Required work
Below are some records; copy each line in them that contains "will".

Input records Block Start

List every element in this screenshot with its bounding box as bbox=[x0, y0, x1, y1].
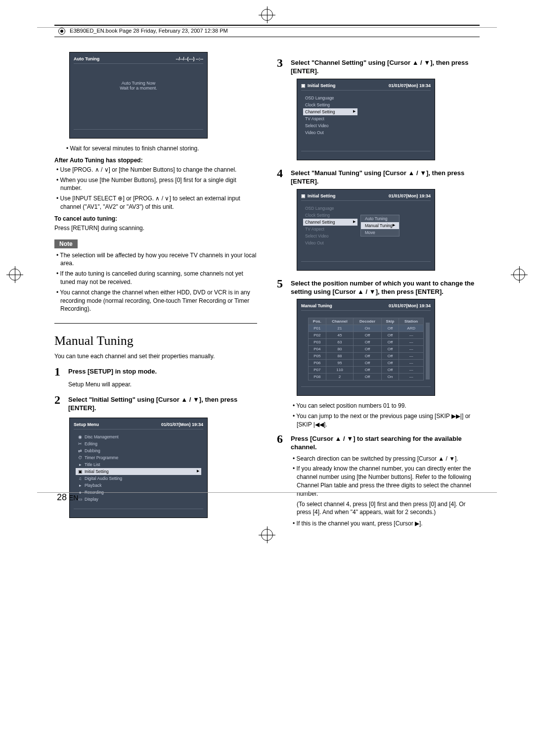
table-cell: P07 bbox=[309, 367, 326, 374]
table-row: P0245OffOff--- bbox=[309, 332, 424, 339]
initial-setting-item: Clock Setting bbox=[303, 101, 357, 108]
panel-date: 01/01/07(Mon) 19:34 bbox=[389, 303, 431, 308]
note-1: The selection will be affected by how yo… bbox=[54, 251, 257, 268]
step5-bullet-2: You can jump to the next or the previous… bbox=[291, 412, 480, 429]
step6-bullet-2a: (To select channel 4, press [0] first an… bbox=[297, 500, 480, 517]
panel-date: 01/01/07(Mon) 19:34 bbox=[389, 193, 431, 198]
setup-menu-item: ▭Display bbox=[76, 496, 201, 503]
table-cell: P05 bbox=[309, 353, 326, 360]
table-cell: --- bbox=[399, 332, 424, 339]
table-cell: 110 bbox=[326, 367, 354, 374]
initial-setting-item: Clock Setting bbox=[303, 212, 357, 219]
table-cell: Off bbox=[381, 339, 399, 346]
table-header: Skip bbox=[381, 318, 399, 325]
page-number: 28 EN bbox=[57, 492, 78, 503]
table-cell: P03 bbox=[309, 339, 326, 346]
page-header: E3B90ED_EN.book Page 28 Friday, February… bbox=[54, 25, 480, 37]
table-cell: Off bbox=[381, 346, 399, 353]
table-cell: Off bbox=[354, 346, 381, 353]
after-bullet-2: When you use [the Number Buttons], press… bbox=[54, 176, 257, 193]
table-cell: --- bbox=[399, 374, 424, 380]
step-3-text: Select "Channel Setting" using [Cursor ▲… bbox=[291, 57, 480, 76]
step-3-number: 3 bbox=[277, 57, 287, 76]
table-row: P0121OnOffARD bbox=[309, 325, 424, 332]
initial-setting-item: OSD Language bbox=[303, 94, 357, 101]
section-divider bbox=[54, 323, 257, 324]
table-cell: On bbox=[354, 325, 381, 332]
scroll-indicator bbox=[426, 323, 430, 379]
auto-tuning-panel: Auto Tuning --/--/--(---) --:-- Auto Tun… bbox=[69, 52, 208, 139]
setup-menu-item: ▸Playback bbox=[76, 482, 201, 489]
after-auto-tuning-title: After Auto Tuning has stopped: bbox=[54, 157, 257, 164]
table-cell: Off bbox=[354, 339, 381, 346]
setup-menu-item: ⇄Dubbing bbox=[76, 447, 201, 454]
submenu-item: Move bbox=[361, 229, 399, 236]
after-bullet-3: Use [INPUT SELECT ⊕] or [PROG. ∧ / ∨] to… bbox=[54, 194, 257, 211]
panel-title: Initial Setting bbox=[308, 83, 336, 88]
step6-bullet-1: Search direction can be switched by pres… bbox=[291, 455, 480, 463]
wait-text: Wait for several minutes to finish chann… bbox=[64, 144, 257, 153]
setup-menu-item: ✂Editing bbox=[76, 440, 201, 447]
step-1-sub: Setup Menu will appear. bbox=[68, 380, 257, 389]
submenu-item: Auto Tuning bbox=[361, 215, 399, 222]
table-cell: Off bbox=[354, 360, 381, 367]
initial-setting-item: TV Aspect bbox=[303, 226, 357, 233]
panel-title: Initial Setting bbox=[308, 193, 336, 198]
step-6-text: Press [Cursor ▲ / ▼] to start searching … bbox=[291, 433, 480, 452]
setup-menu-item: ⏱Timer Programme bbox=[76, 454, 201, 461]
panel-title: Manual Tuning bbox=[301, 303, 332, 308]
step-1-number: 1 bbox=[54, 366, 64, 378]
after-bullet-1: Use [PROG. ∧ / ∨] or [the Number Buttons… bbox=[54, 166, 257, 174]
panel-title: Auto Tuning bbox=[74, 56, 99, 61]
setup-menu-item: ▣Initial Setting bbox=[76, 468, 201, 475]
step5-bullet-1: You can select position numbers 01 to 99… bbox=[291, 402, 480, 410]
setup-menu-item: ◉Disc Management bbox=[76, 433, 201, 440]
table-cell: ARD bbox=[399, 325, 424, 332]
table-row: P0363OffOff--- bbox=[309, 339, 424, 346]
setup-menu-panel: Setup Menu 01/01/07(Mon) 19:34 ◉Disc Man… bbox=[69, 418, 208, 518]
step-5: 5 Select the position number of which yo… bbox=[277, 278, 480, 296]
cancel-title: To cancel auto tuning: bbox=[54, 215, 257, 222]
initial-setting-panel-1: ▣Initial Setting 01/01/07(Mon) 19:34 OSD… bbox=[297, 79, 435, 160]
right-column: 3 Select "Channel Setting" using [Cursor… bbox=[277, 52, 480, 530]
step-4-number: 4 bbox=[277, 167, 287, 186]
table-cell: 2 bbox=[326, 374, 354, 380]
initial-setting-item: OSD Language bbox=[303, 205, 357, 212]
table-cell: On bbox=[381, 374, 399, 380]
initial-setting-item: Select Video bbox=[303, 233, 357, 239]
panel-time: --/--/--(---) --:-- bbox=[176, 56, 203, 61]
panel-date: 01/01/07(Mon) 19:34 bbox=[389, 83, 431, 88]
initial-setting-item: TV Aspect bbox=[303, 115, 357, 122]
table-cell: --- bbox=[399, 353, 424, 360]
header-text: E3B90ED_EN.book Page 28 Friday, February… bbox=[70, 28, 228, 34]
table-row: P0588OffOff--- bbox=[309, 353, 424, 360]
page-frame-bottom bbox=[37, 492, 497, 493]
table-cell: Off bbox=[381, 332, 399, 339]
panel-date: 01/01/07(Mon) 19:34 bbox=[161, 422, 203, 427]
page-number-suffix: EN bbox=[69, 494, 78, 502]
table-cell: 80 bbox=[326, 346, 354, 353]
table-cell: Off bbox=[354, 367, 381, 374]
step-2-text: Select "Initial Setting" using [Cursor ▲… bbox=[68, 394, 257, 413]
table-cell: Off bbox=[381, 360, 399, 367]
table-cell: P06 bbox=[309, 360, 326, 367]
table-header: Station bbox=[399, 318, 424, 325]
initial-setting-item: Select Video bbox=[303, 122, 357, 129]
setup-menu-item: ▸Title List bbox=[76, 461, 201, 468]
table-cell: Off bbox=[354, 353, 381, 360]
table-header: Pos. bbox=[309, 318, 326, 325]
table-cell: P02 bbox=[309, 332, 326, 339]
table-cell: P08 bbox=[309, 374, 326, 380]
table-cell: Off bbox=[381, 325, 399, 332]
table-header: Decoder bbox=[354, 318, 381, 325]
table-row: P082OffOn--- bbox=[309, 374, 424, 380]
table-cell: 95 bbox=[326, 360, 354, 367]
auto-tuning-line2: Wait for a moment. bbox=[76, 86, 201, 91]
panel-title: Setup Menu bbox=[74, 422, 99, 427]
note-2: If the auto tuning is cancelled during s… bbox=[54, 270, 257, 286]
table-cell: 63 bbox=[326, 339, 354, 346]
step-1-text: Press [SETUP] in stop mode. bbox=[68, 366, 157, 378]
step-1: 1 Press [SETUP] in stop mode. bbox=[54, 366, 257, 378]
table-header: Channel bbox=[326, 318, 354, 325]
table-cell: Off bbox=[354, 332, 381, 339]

Input records Block End
Input records Block Start

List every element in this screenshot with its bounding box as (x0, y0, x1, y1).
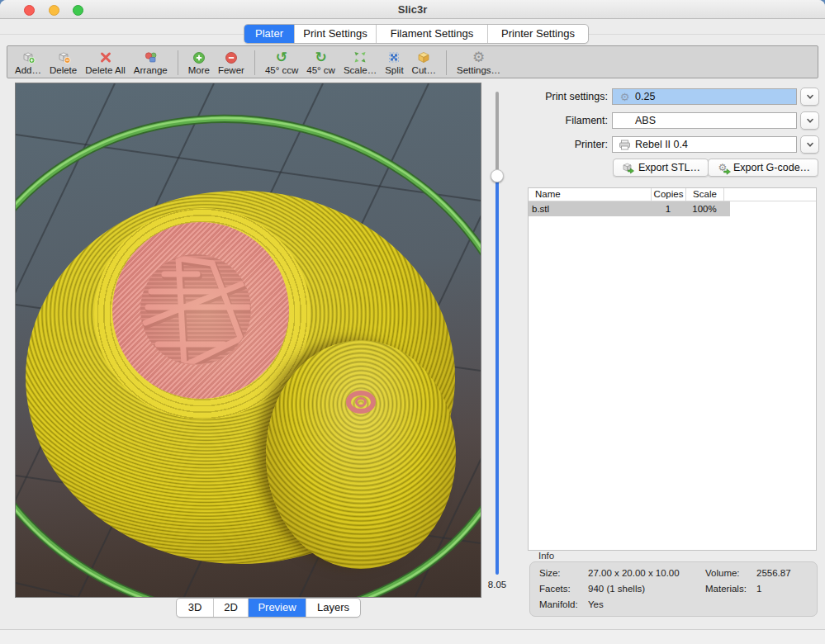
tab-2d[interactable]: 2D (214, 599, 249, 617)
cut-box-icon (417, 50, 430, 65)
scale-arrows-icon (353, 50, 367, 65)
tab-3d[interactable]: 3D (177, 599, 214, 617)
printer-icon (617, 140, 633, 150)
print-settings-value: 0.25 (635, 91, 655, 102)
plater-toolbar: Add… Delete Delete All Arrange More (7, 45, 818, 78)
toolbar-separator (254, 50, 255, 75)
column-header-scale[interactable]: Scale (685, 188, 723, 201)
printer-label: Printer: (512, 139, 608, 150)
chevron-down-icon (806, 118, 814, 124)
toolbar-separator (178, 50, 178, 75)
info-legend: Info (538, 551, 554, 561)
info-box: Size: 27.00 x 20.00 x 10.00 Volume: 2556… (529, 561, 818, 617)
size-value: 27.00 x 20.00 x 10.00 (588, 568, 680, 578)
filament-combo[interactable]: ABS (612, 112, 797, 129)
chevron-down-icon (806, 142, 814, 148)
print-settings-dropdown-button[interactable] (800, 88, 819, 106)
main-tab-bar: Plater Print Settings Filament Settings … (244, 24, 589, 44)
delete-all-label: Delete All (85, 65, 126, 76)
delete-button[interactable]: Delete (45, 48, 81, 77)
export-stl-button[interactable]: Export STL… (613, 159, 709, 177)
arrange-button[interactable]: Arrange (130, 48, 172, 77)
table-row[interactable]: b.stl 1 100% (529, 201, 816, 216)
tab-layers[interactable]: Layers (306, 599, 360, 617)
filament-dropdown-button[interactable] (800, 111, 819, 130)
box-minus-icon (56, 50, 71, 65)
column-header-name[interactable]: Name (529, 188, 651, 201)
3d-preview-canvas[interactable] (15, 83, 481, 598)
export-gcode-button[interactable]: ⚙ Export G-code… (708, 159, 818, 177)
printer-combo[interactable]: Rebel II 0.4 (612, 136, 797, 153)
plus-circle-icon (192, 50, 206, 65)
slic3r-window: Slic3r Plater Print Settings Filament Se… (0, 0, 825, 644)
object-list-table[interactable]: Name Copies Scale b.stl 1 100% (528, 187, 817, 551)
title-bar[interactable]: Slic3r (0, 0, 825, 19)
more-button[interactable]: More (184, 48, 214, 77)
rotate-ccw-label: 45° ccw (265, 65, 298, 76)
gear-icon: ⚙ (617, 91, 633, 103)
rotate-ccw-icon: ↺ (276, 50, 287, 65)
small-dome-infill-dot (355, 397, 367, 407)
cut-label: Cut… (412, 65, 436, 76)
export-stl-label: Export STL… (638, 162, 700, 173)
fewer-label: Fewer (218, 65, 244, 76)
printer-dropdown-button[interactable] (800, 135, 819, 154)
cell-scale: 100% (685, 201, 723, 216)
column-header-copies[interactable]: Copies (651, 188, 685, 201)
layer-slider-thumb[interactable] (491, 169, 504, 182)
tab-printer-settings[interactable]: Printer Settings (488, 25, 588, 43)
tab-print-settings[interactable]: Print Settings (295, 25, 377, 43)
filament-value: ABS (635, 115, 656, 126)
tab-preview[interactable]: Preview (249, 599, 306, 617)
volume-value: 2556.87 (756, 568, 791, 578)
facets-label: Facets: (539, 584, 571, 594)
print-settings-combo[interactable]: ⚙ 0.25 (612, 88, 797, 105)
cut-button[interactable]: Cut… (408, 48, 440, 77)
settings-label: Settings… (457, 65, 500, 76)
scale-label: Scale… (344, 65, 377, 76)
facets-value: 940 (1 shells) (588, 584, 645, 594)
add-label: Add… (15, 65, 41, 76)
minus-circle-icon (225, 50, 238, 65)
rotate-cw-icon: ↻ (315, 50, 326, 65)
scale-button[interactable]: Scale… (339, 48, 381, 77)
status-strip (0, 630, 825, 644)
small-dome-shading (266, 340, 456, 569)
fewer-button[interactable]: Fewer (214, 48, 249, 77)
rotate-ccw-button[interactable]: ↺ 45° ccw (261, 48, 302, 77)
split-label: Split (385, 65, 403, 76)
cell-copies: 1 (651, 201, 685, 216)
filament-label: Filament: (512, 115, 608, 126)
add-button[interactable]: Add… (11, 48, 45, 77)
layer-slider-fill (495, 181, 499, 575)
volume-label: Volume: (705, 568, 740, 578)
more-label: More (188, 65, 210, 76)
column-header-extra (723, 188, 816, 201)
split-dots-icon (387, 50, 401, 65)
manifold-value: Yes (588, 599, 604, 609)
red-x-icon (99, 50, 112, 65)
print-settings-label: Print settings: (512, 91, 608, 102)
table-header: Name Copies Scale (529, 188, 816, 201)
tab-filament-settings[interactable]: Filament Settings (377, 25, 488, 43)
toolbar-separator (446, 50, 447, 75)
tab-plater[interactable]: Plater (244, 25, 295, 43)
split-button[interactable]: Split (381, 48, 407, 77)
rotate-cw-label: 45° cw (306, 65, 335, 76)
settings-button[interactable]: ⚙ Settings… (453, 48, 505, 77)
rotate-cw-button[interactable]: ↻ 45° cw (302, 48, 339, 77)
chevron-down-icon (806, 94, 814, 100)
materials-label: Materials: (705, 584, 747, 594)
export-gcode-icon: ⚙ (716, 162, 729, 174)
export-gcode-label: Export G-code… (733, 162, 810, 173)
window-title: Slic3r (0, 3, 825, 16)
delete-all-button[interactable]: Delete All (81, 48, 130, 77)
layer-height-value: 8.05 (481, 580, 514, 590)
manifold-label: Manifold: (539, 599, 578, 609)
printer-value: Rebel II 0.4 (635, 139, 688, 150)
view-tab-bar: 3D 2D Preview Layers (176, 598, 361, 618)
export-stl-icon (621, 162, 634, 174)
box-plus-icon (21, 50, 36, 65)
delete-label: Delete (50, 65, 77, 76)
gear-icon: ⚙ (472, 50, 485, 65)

Input records Block End

Response to this task
note-1: The selection will be affected by how yo… bbox=[54, 251, 257, 268]
step-1-sub: Setup Menu will appear. bbox=[68, 380, 257, 389]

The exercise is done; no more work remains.